▶ _Assigned task_: Only those lines running from the start of the listing below through the line that holds "possible, à terme, après une période de tr" are to be written out, exactly and in full.

▶ _Dataset entries_:
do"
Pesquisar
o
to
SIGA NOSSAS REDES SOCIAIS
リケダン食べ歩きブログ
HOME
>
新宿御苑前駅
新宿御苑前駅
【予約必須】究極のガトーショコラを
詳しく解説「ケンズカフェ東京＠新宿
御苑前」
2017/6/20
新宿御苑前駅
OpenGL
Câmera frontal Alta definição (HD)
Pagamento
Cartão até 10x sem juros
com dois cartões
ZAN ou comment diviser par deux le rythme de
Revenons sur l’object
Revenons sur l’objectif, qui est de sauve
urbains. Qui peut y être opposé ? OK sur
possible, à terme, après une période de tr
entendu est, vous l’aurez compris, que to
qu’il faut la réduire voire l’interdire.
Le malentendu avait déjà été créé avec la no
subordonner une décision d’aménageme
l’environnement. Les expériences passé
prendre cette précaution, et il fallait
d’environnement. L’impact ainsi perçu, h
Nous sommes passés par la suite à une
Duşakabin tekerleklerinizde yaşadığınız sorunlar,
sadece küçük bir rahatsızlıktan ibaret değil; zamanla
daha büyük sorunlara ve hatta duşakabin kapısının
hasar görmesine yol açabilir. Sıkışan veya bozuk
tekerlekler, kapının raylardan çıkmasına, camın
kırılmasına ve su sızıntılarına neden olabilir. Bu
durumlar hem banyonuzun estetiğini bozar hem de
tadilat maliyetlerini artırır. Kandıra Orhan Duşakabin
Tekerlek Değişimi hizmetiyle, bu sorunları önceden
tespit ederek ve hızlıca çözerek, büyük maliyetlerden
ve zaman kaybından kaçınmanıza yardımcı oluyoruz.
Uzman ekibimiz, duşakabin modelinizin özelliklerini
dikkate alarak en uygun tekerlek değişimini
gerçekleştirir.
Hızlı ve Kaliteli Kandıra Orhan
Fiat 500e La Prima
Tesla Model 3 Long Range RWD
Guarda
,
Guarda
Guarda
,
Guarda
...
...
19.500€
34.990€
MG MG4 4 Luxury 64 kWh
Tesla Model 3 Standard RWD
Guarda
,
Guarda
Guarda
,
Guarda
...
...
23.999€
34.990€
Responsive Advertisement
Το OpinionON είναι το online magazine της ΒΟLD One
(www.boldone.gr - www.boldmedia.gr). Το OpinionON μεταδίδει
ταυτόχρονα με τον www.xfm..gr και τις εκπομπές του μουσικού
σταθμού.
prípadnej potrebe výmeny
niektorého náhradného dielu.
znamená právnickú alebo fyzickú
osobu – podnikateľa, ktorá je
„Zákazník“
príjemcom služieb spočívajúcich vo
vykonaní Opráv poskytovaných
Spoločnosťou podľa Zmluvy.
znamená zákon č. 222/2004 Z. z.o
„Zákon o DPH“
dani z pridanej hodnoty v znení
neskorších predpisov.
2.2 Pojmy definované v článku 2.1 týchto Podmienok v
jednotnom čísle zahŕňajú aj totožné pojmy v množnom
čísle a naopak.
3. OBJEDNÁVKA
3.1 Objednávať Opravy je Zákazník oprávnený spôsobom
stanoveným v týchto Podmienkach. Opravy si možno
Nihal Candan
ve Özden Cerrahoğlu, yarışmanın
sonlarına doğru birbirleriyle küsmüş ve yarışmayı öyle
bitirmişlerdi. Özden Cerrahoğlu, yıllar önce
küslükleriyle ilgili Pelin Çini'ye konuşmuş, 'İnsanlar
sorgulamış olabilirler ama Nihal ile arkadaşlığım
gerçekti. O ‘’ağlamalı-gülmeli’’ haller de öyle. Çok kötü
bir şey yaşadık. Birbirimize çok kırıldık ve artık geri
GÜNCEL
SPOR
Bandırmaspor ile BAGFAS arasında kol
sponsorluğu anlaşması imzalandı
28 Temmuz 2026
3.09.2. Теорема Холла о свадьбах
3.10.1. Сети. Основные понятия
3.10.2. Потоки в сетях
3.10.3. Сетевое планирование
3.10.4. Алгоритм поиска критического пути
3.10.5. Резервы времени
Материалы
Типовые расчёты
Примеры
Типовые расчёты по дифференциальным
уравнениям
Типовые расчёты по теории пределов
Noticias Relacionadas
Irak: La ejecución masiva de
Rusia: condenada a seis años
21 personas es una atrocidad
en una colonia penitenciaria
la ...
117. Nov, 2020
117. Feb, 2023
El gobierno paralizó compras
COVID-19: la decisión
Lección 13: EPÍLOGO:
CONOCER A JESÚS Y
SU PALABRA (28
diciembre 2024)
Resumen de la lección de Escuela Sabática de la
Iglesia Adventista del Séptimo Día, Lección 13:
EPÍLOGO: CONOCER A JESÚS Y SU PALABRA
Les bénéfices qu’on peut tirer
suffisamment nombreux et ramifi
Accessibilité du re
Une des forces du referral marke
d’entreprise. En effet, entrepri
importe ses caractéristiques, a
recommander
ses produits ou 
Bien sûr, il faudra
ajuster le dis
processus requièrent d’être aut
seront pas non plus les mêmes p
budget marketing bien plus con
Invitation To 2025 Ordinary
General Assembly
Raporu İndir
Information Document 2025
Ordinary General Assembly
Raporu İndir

▶ _Problem solution_:
do"
Pesquisar
o
to
SIGA NOSSAS REDES SOCIAIS
リケダン食べ歩きブログ
HOME
>
新宿御苑前駅
新宿御苑前駅
【予約必須】究極のガトーショコラを
詳しく解説「ケンズカフェ東京＠新宿
御苑前」
2017/6/20
新宿御苑前駅
OpenGL
Câmera frontal Alta definição (HD)
Pagamento
Cartão até 10x sem juros
com dois cartões
ZAN ou comment diviser par deux le rythme de
Revenons sur l’object
Revenons sur l’objectif, qui est de sauve
urbains. Qui peut y être opposé ? OK sur
possible, à terme, après une période de tr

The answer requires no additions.